Nokia Life Tools takes telecoms to the rural poor
Opinion

Nokia Life Tools takes telecoms to the rural poor

A browser-like experience for a dollar a month.

Jawahar Kanjilal was given an impossible job by Nokia in 2007: build applications that give customers the information they need to live their lives better, but target it for customers who will spend a dollar a month. And personalise it on an individual basis. And deliver the information by SMS, but give the user a browser-like experience. Oh, and make a business out of it.
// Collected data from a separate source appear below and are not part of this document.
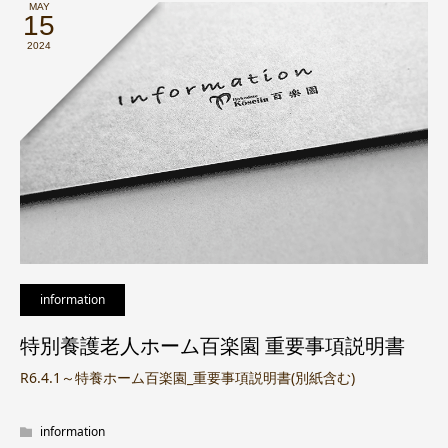
MAY
15
2024
information
特別養護老人ホーム百楽園 重要事項説明書
R6.4.1～特養ホーム百楽園_重要事項説明書(別紙含む)
information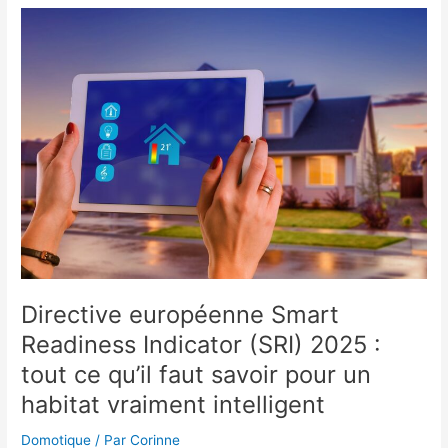
comment
la
domotique
transforme
vos
locaux
professionnels
en
leviers
de
productivité
Directive européenne Smart
Readiness Indicator (SRI) 2025 :
tout ce qu’il faut savoir pour un
habitat vraiment intelligent
Domotique
/ Par
Corinne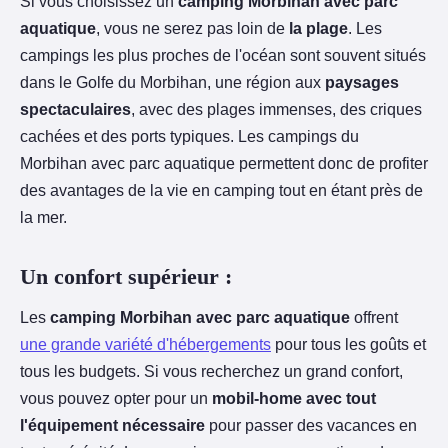
Si vous choisissez un
camping Morbihan avec parc
aquatique
, vous ne serez pas loin de
la plage
. Les
campings les plus proches de l'océan sont souvent situés
dans le Golfe du Morbihan, une région aux
paysages
spectaculaires
, avec des plages immenses, des criques
cachées et des ports typiques. Les campings du
Morbihan avec parc aquatique permettent donc de profiter
des avantages de la vie en camping tout en étant près de
la mer.
Un confort supérieur :
Les
camping Morbihan avec parc aquatique
offrent
une grande variété d'hébergements
pour tous les goûts et
tous les budgets. Si vous recherchez un grand confort,
vous pouvez opter pour un
mobil-home avec tout
l'équipement nécessaire
pour passer des vacances en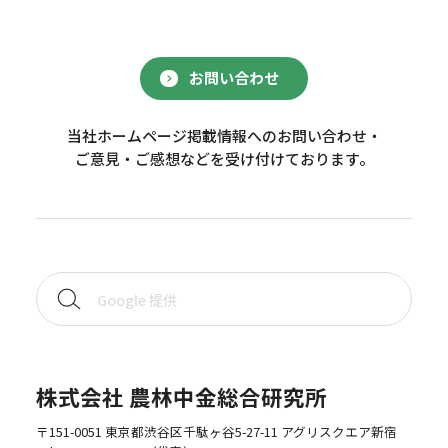
お問い合わせ
当社ホームページ掲載情報へのお問い合わせ・
ご意見・ご感想などを受け付けております。
株式会社 農林中金総合研究所
〒151-0051 東京都渋谷区千駄ヶ谷5-27-11 アグリスクエア新宿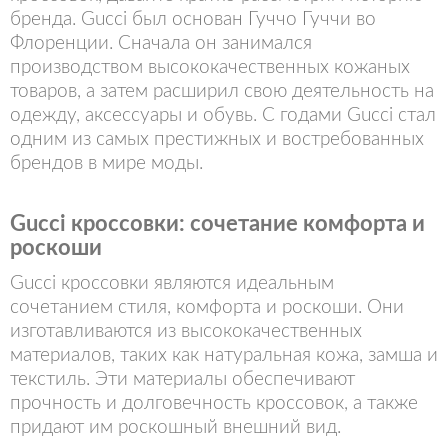
бренда. Gucci был основан Гуччо Гуччи во
Флоренции. Сначала он занимался
производством высококачественных кожаных
товаров, а затем расширил свою деятельность на
одежду, аксессуары и обувь. С годами Gucci стал
одним из самых престижных и востребованных
брендов в мире моды.
Gucci кроссовки: сочетание комфорта и
роскоши
Gucci кроссовки являются идеальным
сочетанием стиля, комфорта и роскоши. Они
изготавливаются из высококачественных
материалов, таких как натуральная кожа, замша и
текстиль. Эти материалы обеспечивают
прочность и долговечность кроссовок, а также
придают им роскошный внешний вид.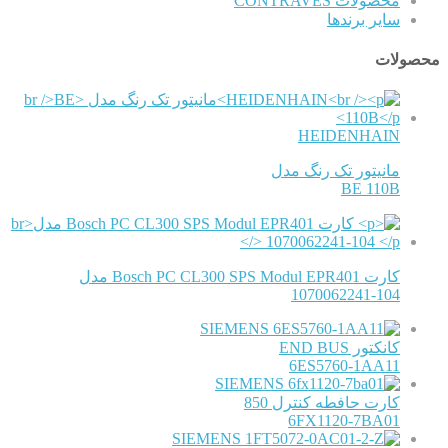
محصولات CONTRAVES
سایر برندها
محصولات
HEIDENHAIN
مانیتور تک رنگ مدل
BE 110B
کارت Bosch PC CL300 SPS Modul EPR401 مدل
1070062241-104
SIEMENS
کانکتور END BUS
6ES5760-1AA11
SIEMENS
کارت حافطه کنترل 850
6FX1120-7BA01
SIEMENS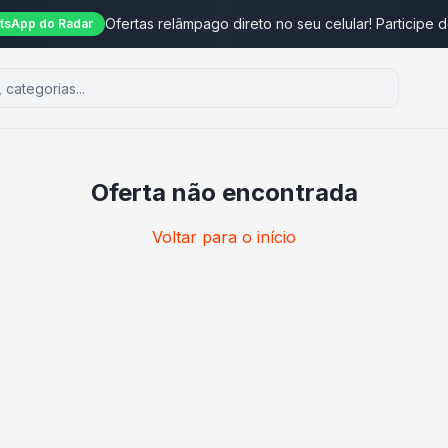
Ofertas relâmpago direto no seu celular! Participe 
tsApp do Radar
Oferta não encontrada
Voltar para o início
Kanjilal has, to date, made a business out of it in India, Indonesia, China and Nigeria, where thousands of the world’s poorest consumers now use Nokia Life Tools. It’s an essential part of Nokia’s diversification from a manufacturer of handsets into a manufacturer of the services that sit on the handsets. “We provide useful information to people who will never have access to the internet from a PC,” he says. “They are absolutely dependent on mobile phones for their information needs.”

When you’re a rural farmer, your needs don’t stretch to a ringtone or a mobile game. The services that Kanjilal’s team produces offer revenue so small as to be almost irrelevant to operators, but for the world’s poorest consumers it’s an incentive to own one of Nokia’s low-priced handsets. It may build market share at what he calls “the bottom of the pyramid”.

The services are based on three pillars: agriculture, health and education. Agriculture offers weather, market prices, information on how to keep crops healthy. Health offers advice on common conditions or diseases: managing diabetes, coping with pregnancy. Education involves English language teaching and a category named “general knowledge”.

Some of Nokia’s NGO partners have approached him to help reach outlying areas. The plan is to provide projects in local areas, using the Life Tools infrastructure. This takes advantage of the other feature of the Life Tools delivery system: personalisation. When users sign up, they tell the server which crops they grow, where they live, or when their due date is.

So the information is filtered accordingly, avoiding information overload and keeping data volumes low. “It’s a consumer base uninitiated to the internet. The paradigm in creating services for them is absolutely different,” says Kanjilal. “And services must work wherever you can make a call or receive an SMS.”

The world’s poorest consumers can’t deliver increased ARPU to operators until they have sold their crops, fed their families and satisfied a hundred other life-sustaining priorities. Should the telecoms industry wait, or help with those tasks? For a carrier, the returns are small – there’s hardly any data being consumed. For a handset vendor, the rewards are much greater.

When he met the users, Kanjilal knew that their rewards would be greatest of all. “They know there’s a lot of progress from the TV. They want to feel connected to that.”